Elinde olmadan sordu prens:
— Ma-nevi tokat mı?
— Evet, fiziki değildi! Benim gibi birine kimsenin elinin kalkacağını sanmam. Bir kadın bile vurmaz bana... Gavrila ise hiç vurmaz! Gerçi dün bir ara üzerime yürüyeceğini sanmıştım ya neyse... Bahse girerim, şu anda ne düşündüğünüzü biliyorum; şöyle düşünüyorsunuz: "Tut ki dövmek olmaz onu, ama uyurken yüzüne bir yastık veya ıslak bir bez parçası bastırıp pekâlâ öldürülebilir, öyle de olması gerekir..." Böyle düşündüğünüz yüzünüzden belli, şu dakikada böyle düşünüyorsunuz.
Prens nefretle,
— Hiçbir zaman öyle düşünmedim! dedi.
— Bilmiyorum, bu gece rüyamda biri ıslak bez parçasıyla boğuyordu beni... Bunu kimin yaptığını söyleyebilirim size: Düşünebiliyor musunuz? Rogojin boğmaya çalışıyordu beni! Ne dersiniz, ıslak bezle boğmak mümkün müdür insanı?
— Bilmiyorum.
— Ben mümkün olduğunu duydum. Pekâlâ, bırakalım bu konuyu. Eh, neden bir dedikoducuymuşum ben? Neden Aglaya İvanovna dedikodu yapmakla suçladı beni bugün? Hem de düşünebiliyor musunuz, söylediklerimi son sözcüğüne kadar dinledikten, bazı şeyleri tekrar tekrar sorduktan sonra... Kadınlar böyledir işte! Onun için Rogojin'le, o tuhaf adamla bile görüştüm. Aglaya İvanovna'nın çıkarı için, Nastasya Filippovna ile baş başa bir buluşma da ayarladım. Nastasya Filippovna'nın "artıklarına mı kaldığı" gibi bir şeyler söylememe mi gücendi acaba? Oysa kendi iyiliği için anlatmaya çalışıyordum bunu ona. Kabul ediyorum, bu konuda iki de mektup yazmıştım ona. İşte bugün de üçüncüsü, buluşmamız... Önce bunun onu küçük düşüreceğini söyledim kendisine... Ayrıca o "artıklar" sözcüğü de benim değildir. En azından Gavrila'nın evinde herkesin dilinde... Nastasya Filippovna da aynı şeyi söylüyor. Öyleyse neden dedikoducu oluyormuşum? Evet, farkındayım, farkındayım: Çok komik buluyorsunuz beni. Hem bahse girerim, Puşkin'in şu aptal mısralarını geçiriyorsunuzdur içinizden:
"Ve belki de hüzünlü son günümde,
Bir veda gülümsemesiyle ışıldar aşk."
Ha-ha-ha! (Birden nöbet gelmiş gibi gülmeye, arkasından öksürmeye başladı. Boğulurca öksürürken hırlayarak sürdürdü konuşmasını:) Görüyor musunuz şu Gavrila'yı: "Artıklar" diyor, sonra bu artıkları kendi elde etmeye çalışıyor!

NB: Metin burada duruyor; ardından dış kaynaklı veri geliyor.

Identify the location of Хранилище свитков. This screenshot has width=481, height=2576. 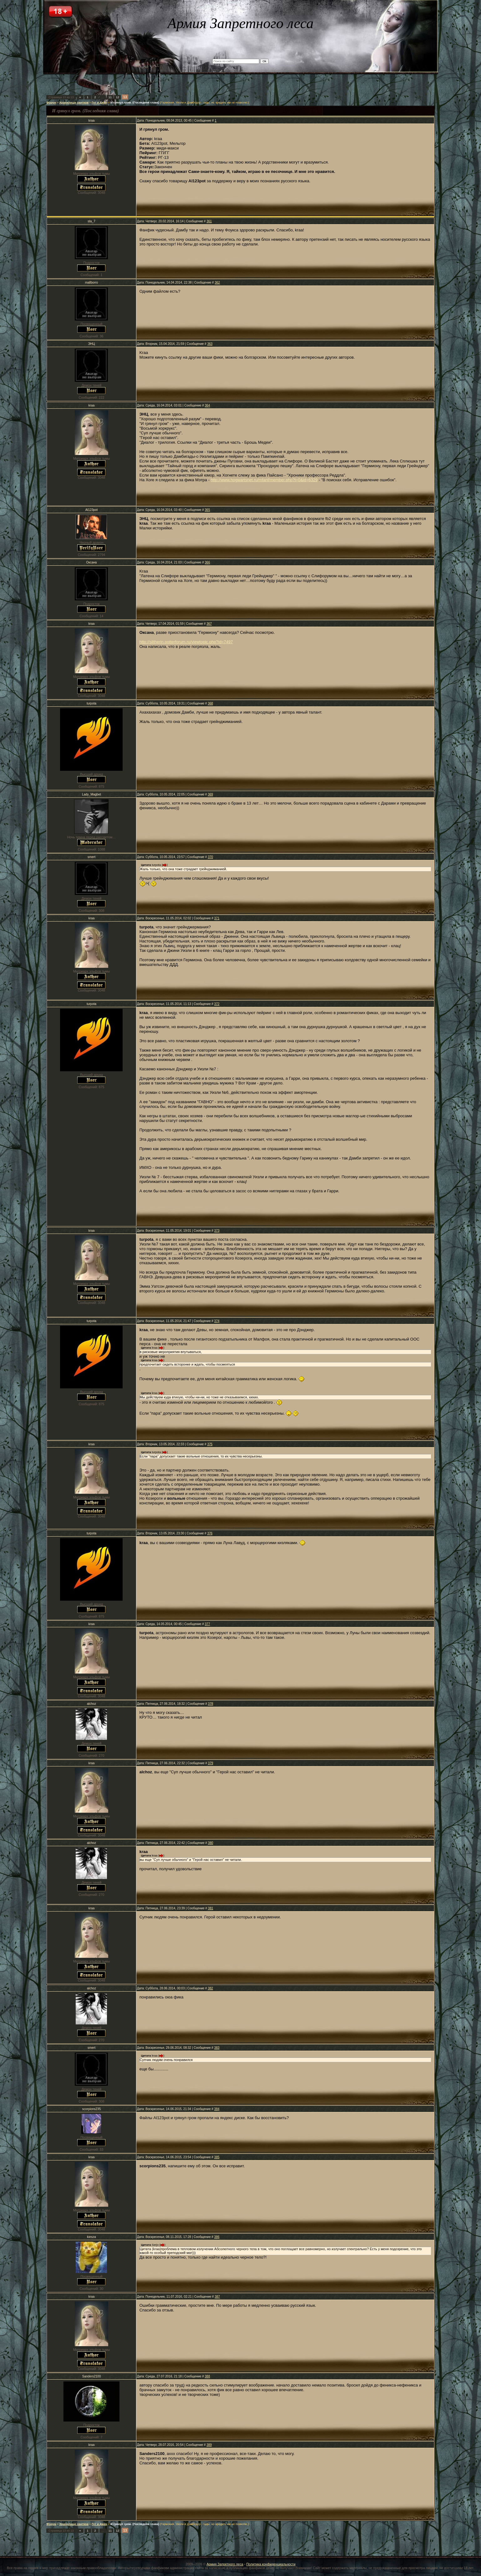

Uzun süredir susuyordu prens.
Neden sonra mırıldanarak sordu:
— Nastasya Filippovna ile buluşacağını mı söylediniz?
— Sahi, Aglaya İvanovna'nın bugün Nastasya Filippovna ile buluşacağını, Aglaya İvanovna'nın daveti, benim çabam sonucu Rogojin'in Nastasya Filippovna'yı bu amaçla Petersburg'dan buraya getirdiğini, Nastasya Filippovna'nın şu anda Rogojin'le birlikte sizin çok yakınınızda, şu içten pazarlıklı Bayan Darya Alekseyevna'nın evinde olduğunu bilmiyorsunuz demek... Aglaya İvanovna bugün Nastasya Filippovna ile dostça konuşmak, birtakım sorunları çözmek için oraya, o içten pazarlıklı bayanın evine gidecek. Aritmetik problemleri çözecekler. Bilmiyor muydunuz? Gerçekten mi bilmiyorsunuz?
— İnanılacak gibi değil!
— İnanılacak gibi değilse iyi. Hem siz nereden bileceksiniz ki? Gerçi burada sinek uçsa herkesin haberi oluyor ya... öyle bir yer işte burası! Ama uyardım ben sizi, bana teşekkür etmelisiniz. Neyse, hoşça kalın. Görüşmek üzere... öteki dünyada kuşkusuz... Şu da var: Alçakça davrandım size çünkü... ne için alçaklık etmiş olayım ki? Siz söyleyin. Sizin çıkarınıza mı? Evet, "itiraflarımı" ona adadım ben (biliyor muydunuz bunu?) Evet, seve seve karşıladı bunu! He-he! Ne var ki ona karşı alçaklık etmedim, ona karşı hiçbir suçum yok. Ama küçük düşürdü beni, oyuna getirdi... Öte yandan size karşı da suçlu değilim. Orada "artıklar"dan, bazı şeylerden söz ettiysem, yine de şimdi buluşma gününü, saatini, yerini söylüyorum size, bütün oyunu açık ediyorum... elbette can sıkıntımdan, dürüstlüğümden değil. Hoşça kalın. Bir kekeme veya veremli gibi çok gevezelik ettim... Dikkat edin, zaman geçirmeden önleminizi alın, insanım diyorsanız kuşkusuz... Bu akşam buluşacaklar, orası kesin.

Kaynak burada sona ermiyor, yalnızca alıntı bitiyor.